JOURNAL ENTRY #8 (part 1) letter home
Dear my beloved family,
I'm coming home this week. I miss you all so much. I can't wait to see all of your smiling faces again. It will take me some time to get home, since i'm not nearby. So don't worry if were not home in a couple days. James and I can't wait to see the newborn, Hallie. She will be a great horse rider like the rest of us, I know that for sure. Today were practicing killing. Again. The generals are focusing more on the physical fights when we run out of ammunition. Like using our bayonets and tackling the men down. We will be out till it's night. The troops, including me, are already tired. It feels like the sun is burning us alive. I only have a couple scraps and cuts, but nothing to be cautious about. The battles have scarred me. Seeing my own men and the others fall.

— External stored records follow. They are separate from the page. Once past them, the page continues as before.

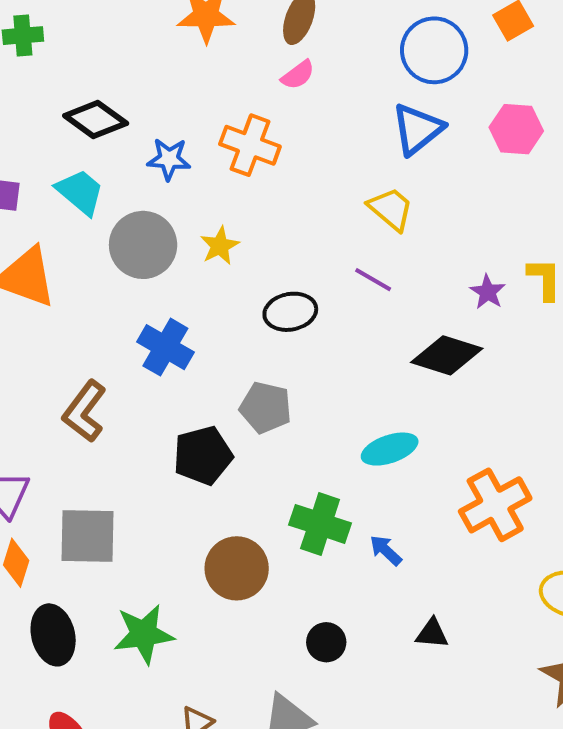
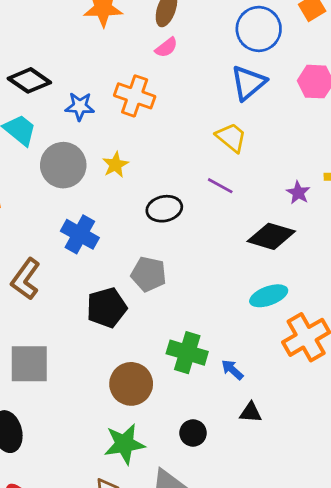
cyan ellipse: (390, 449) -> (269, 296), moved
black triangle: (432, 633) -> (251, 412), moved
green star: (144, 634) -> (124, 444), moved

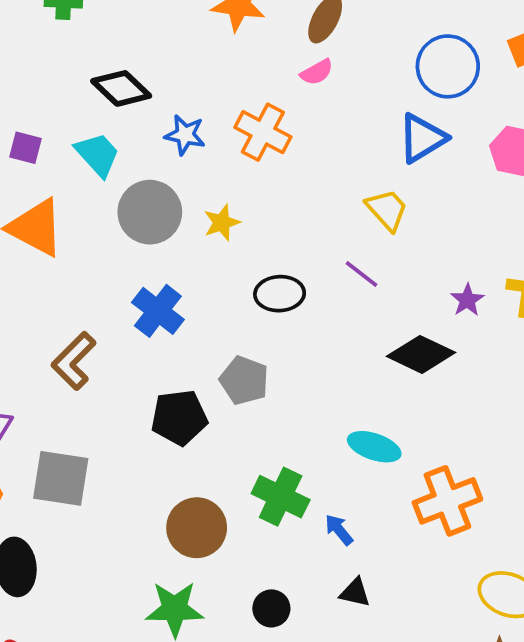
cyan ellipse: (269, 296) -> (374, 447), moved, turned 30

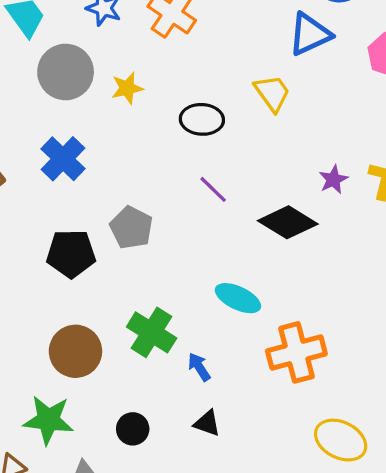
purple line: (361, 274) -> (213, 189), moved
black ellipse: (280, 294) -> (202, 119), moved

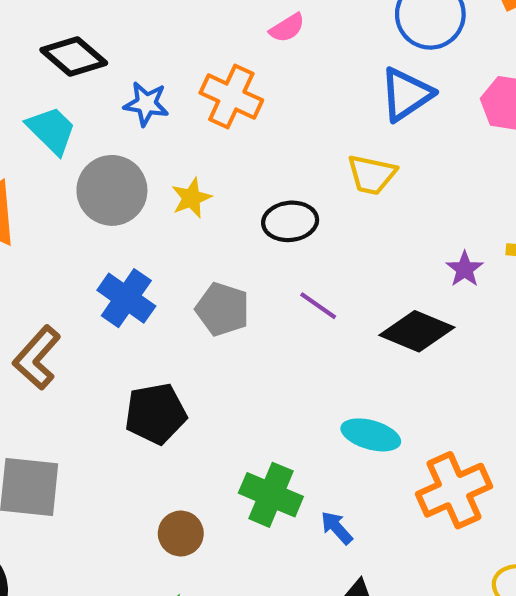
yellow trapezoid: (272, 93) -> (372, 175), turned 147
gray pentagon: (131, 228) -> (222, 309), moved
brown circle: (75, 351) -> (181, 534), size x0.7

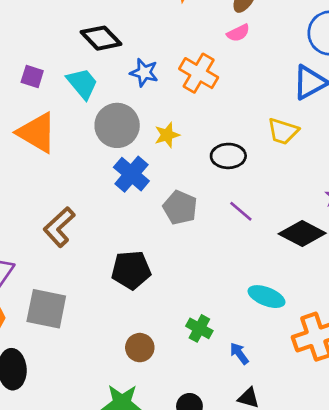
blue cross: (126, 298) -> (131, 174), moved
green cross: (271, 495) -> (199, 328), size x0.7

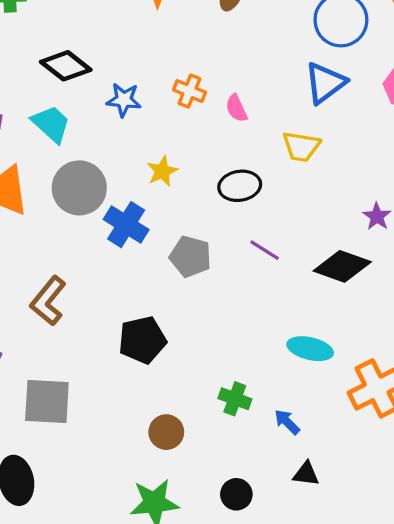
pink semicircle: (238, 33) -> (236, 108), moved, turned 100
orange cross: (199, 73) -> (190, 91), size x0.7
gray circle: (117, 125) -> (79, 188), moved

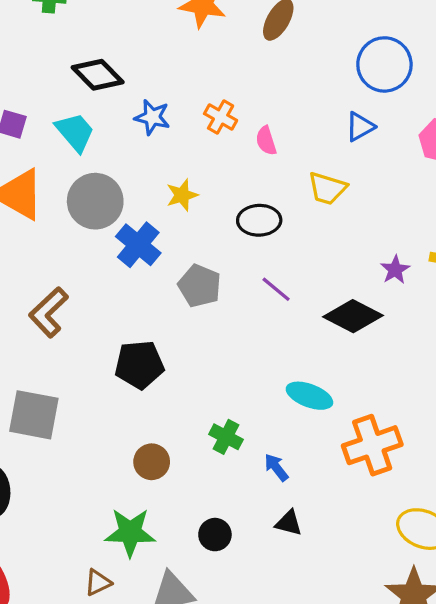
blue triangle: (325, 83) -> (360, 127), size x0.7

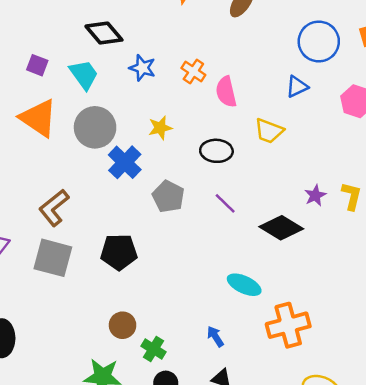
pink semicircle: (266, 141) -> (226, 92), size x1.4
gray square: (34, 415) -> (53, 258), moved
green cross: (226, 437) -> (154, 349), moved

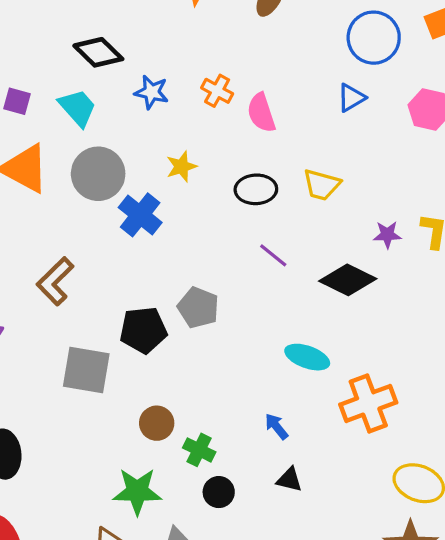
yellow trapezoid: (269, 131) -> (322, 185), moved
purple star: (315, 195) -> (387, 235), turned 30
gray pentagon: (168, 196) -> (198, 308), moved
gray square: (53, 258) -> (86, 370), moved

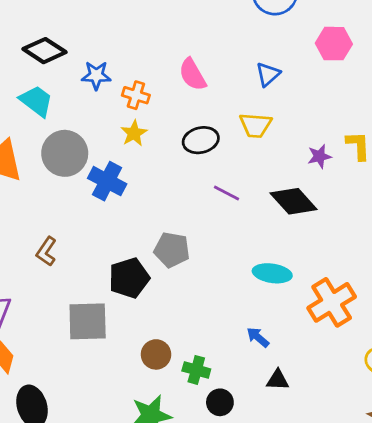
orange cross: (217, 91) -> (136, 95), moved
blue triangle: (351, 98) -> (268, 74), moved
black diamond: (348, 280) -> (294, 201), turned 33
brown L-shape: (55, 281) -> (46, 251), size x0.7

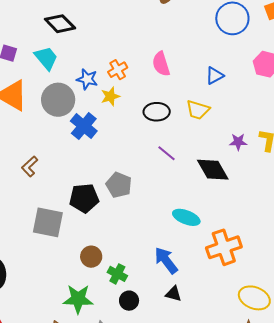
blue star: (96, 75) -> (87, 79), moved
orange cross: (136, 95) -> (118, 70), turned 30
blue arrow: (258, 337) -> (166, 260), size x1.6

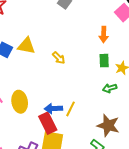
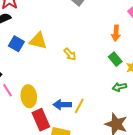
green rectangle: (104, 61) -> (115, 59), turned -40
red rectangle: (48, 123) -> (41, 120), moved

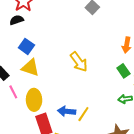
yellow triangle: (38, 41) -> (30, 68), moved
yellow arrow: (70, 54) -> (79, 62), size x1.5

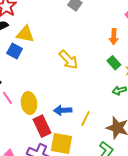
yellow triangle: (30, 68) -> (25, 34), moved
yellow line: (83, 114) -> (85, 118), moved

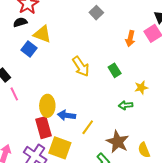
orange arrow: (114, 37) -> (130, 38), moved
green rectangle: (114, 63) -> (115, 70), moved
yellow ellipse: (29, 103) -> (47, 106), moved

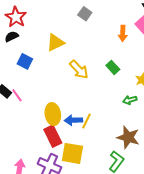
yellow triangle: (42, 34) -> (55, 43), moved, turned -36
pink line: (14, 94) -> (17, 95), moved
yellow line: (88, 127) -> (87, 121), moved

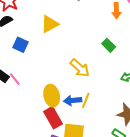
yellow arrow: (79, 69) -> (80, 68), moved

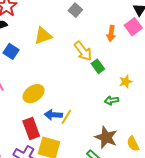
yellow arrow: (80, 68) -> (83, 51), moved
yellow ellipse: (52, 96) -> (34, 94), moved, turned 60

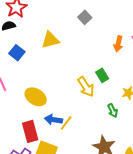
yellow arrow: (83, 51) -> (86, 87), moved
yellow ellipse: (34, 94) -> (36, 97), turned 60
green arrow: (111, 100) -> (113, 111), turned -112

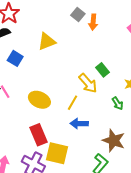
orange arrow: (118, 44) -> (93, 22), moved
blue arrow: (53, 120) -> (79, 124), moved
yellow line: (66, 123) -> (73, 103), moved

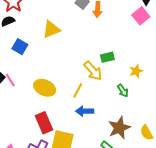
green rectangle: (103, 70) -> (107, 57), turned -64
brown star: (114, 141) -> (119, 128), turned 30

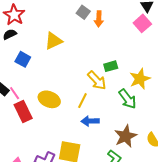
yellow star: (136, 71) -> (140, 79), size x1.5
green arrow: (123, 91) -> (127, 99), size x1.5
red rectangle: (44, 123) -> (23, 112), moved

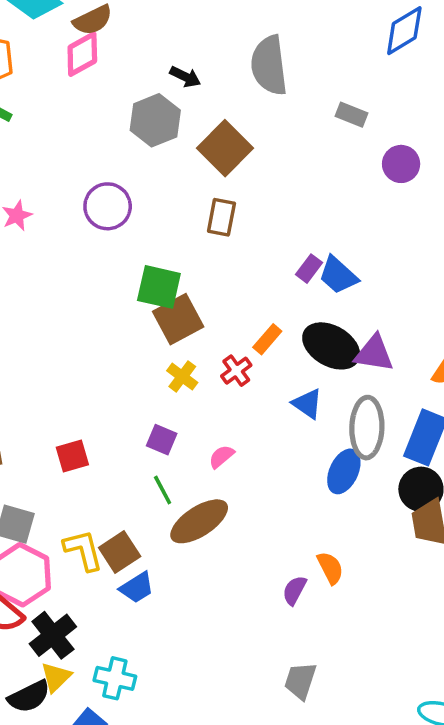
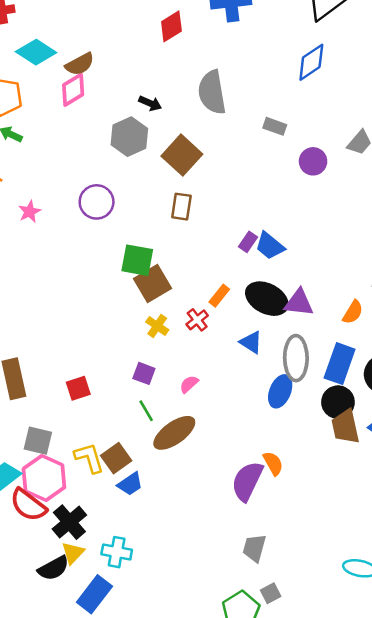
purple semicircle: (294, 590) -> (247, 481), size x1.8

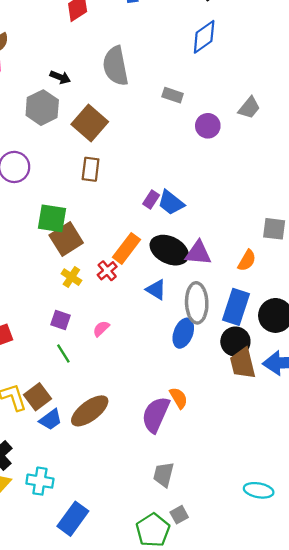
orange rectangle: (219, 296) -> (126, 248), size x1.5
brown ellipse: (174, 433) -> (90, 411), moved
blue rectangle: (94, 594) -> (73, 519), moved

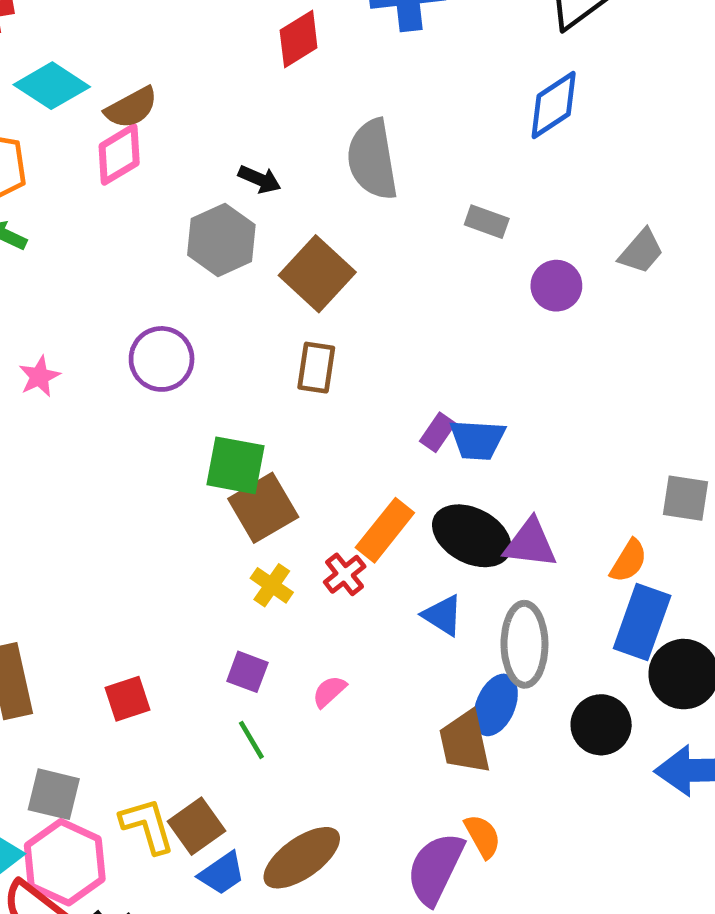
blue trapezoid: (171, 203) -> (477, 440), turned -36
blue rectangle: (236, 307) -> (642, 622), moved
brown trapezoid: (243, 363) -> (465, 742), moved

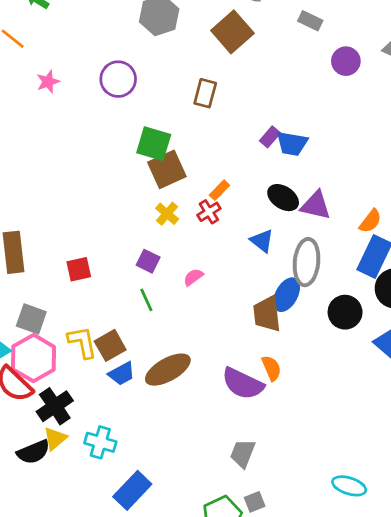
brown square: (317, 274) -> (232, 32), moved
orange rectangle: (385, 530) -> (219, 190), moved, size x0.6
black ellipse: (472, 536) -> (283, 198), size x0.7
purple semicircle: (435, 869) -> (243, 384), turned -96

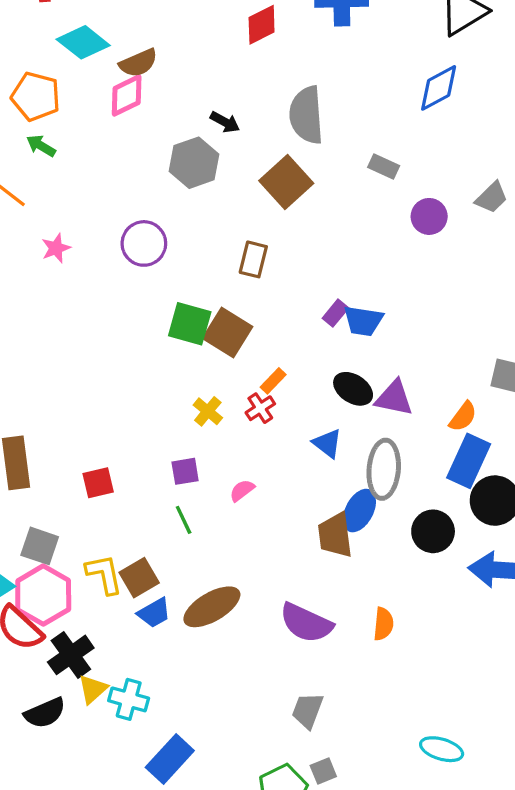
brown square: (167, 169) -> (227, 333), moved, turned -33
purple square: (148, 261) -> (185, 471), turned -35
orange semicircle: (271, 368) -> (383, 624), moved, turned 30
yellow triangle: (55, 438) -> (93, 689), moved

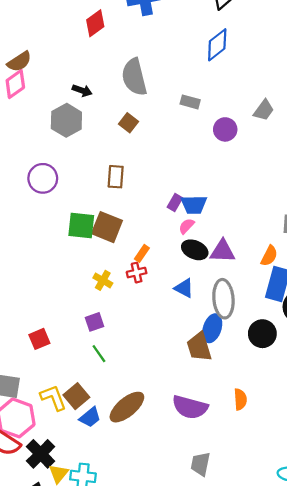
brown square: (286, 182) -> (129, 123), size x0.6
red cross: (260, 408) -> (137, 273), turned 30
pink semicircle: (242, 490) -> (186, 226), moved

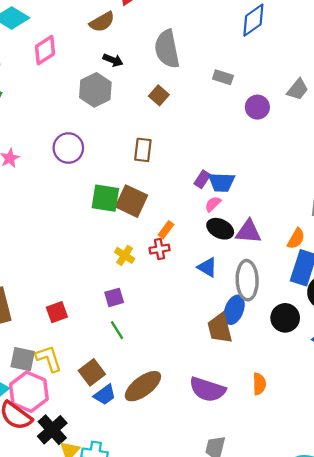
brown semicircle: (19, 62) -> (102, 22), moved
yellow L-shape: (53, 398) -> (49, 359), moved

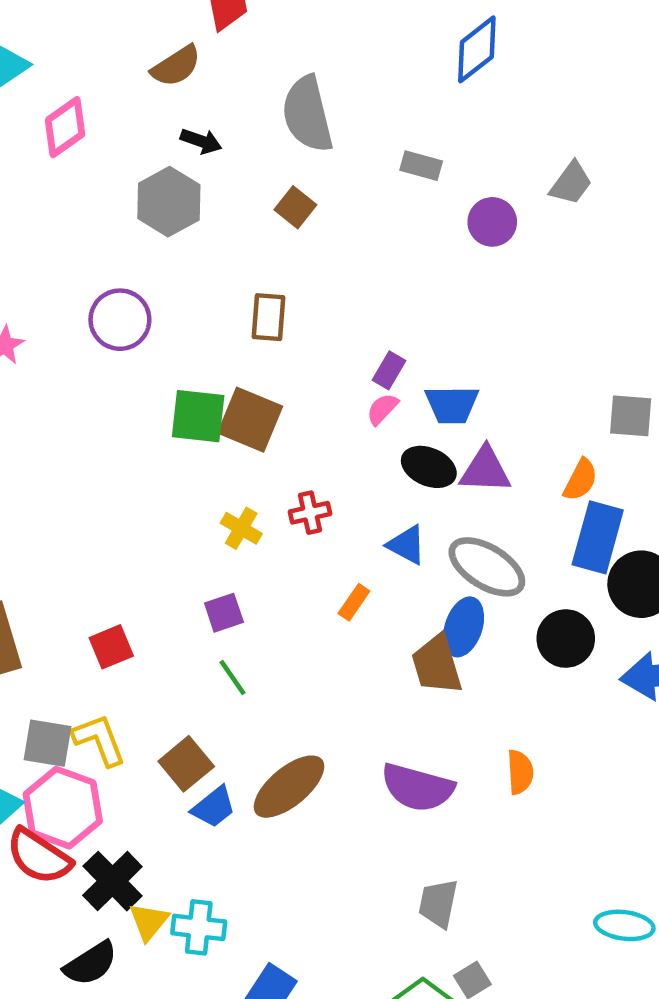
blue trapezoid: (222, 182) -> (452, 405), moved
pink semicircle: (213, 204) -> (382, 409), moved
orange rectangle: (166, 230) -> (354, 602), moved
gray ellipse: (247, 280) -> (487, 567), turned -54

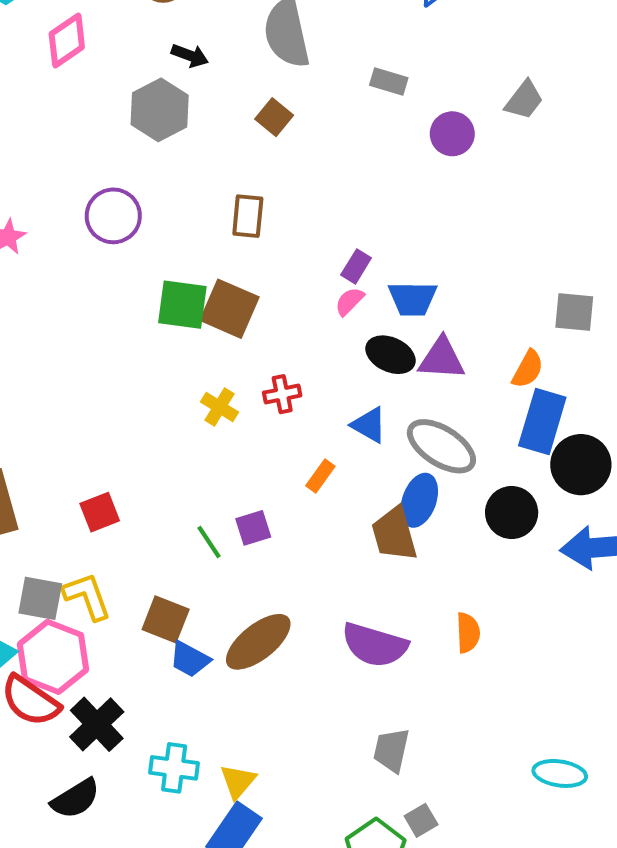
purple square: (224, 613) -> (253, 528), moved
brown square: (186, 764) -> (166, 619), turned -30
blue trapezoid: (214, 807) -> (190, 659), turned 66
yellow triangle: (149, 922) -> (238, 781), moved

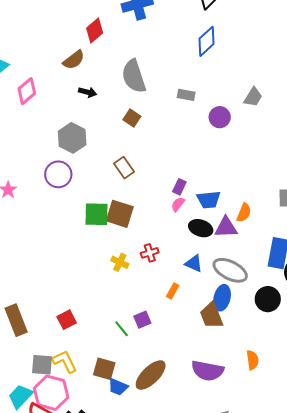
gray hexagon: (160, 110) -> (72, 138), moved
brown rectangle: (248, 216) -> (124, 168), turned -35
orange semicircle: (528, 369) -> (244, 213), moved

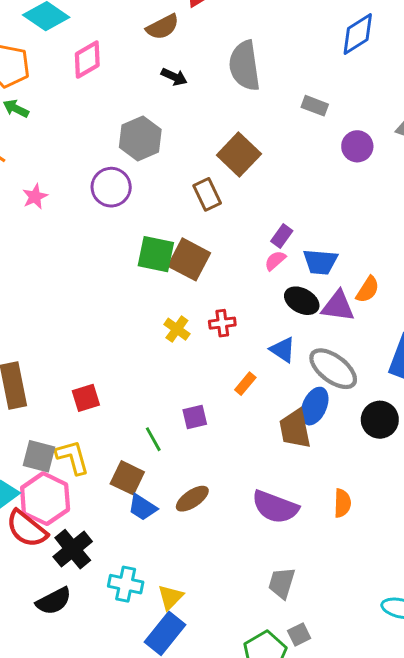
brown square: (132, 118) -> (239, 154), moved, size x1.6
green line: (122, 329) -> (153, 439), moved
brown ellipse: (151, 375) -> (192, 499), size x0.7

But it only makes me want to fight back harder. I know this war will be over so. Oh and if you don't mind, could you send some new clothes, water and food over? That would be perfect.
JOURNAL ENTRY #8 (part 2) Home
When I got home, the house smelled of freshly baked muffins. Noah greeted me at the door and gave me a huge hug followed by Henry and Rose. I heard some cries in the other room and I knew it had to be Hallie. I gave Margret a kiss and held my newborn for the first time. She was beautiful. James also came home with me. He had lost half his left arm in battle. But he's fine now. I couldn't of been happier than I was right then, to finally see my family again.